A controvérsia envolve os três Poderes e terá julgamento definitivo pelo plenário do STF em 25 de fevereiro de 2026.
📌 O que está em discussão
- Suspensão de verbas indenizatórias sem previsão legal.
- Possível extrapolação do teto constitucional.
- Necessidade — ou não — de lei nacional prévia.
- Limites da atuação judicial na matéria.
O conteúdo da liminar
A decisão determinou que parcelas indenizatórias não previstas em lei deixem de ser pagas, sob o entendimento de que não podem servir como mecanismo indireto para superar o teto do funcionalismo.

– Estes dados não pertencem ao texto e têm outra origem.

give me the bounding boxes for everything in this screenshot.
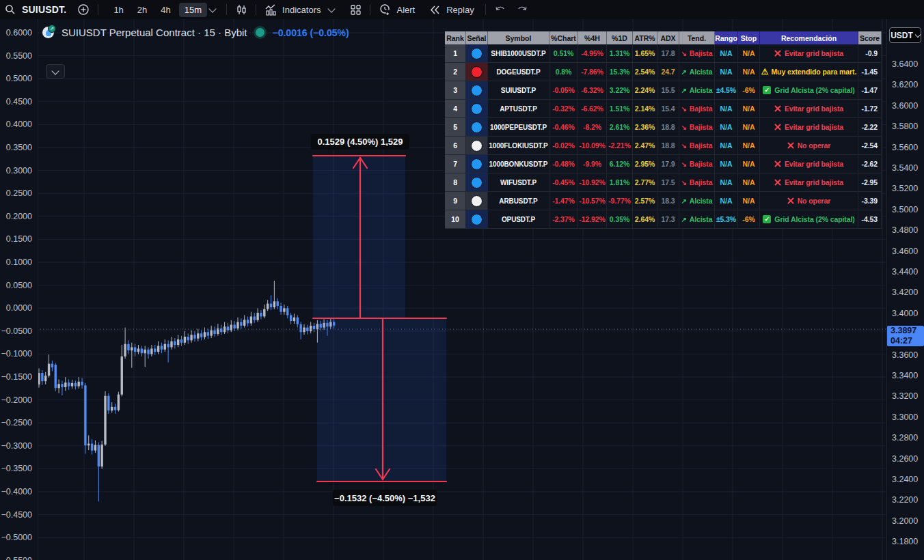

O teto constitucional é fixado com base no subsídio de ministro do STF, atualmente em torno de R$ 46,3 mil.
Argumentos apresentados pelo TJSP
No recurso, o tribunal sustenta que a suspensão ampla e imediata não deveria ocorrer antes da edição de norma nacional pelo Congresso, responsável por definir critérios uniformes sobre as exceções ao teto.
⚖️ O que é o teto constitucional?
É o limite máximo de remuneração no serviço público, previsto no artigo 37 da Constituição. Seu objetivo é assegurar equilíbrio, moralidade e controle de gastos na Administração Pública.
Autocontenção e segurança jurídica
📚 O que significa “autocontenção” judicial?
É a postura segundo a qual o Judiciário deve agir com cautela em temas que dependem de regulamentação legislativa, evitando substituir o papel do Congresso.
⚠️ Risco de insegurança jurídica
Segundo o TJSP, a ausência de lei nacional pode gerar interpretações divergentes entre entes federativos e carreiras, criando efeitos administrativos e financeiros difíceis de uniformizar.
🗓️ Linha do caso
- Liminar determina suspensão das verbas em 60 dias.
- TJSP apresenta recurso ao STF.
- Julgamento definitivo marcado para 25 de fevereiro de 2026.
🔎 Impacto esperado
A decisão do plenário deverá definir parâmetros nacionais sobre o pagamento de verbas indenizatórias e estabelecer o alcance da intervenção judicial enquanto não houver disciplina legislativa específica.
O resultado tende a orientar a revisão de rubricas remuneratórias em todo o país e a consolidar entendimento sobre os limites do teto constitucional.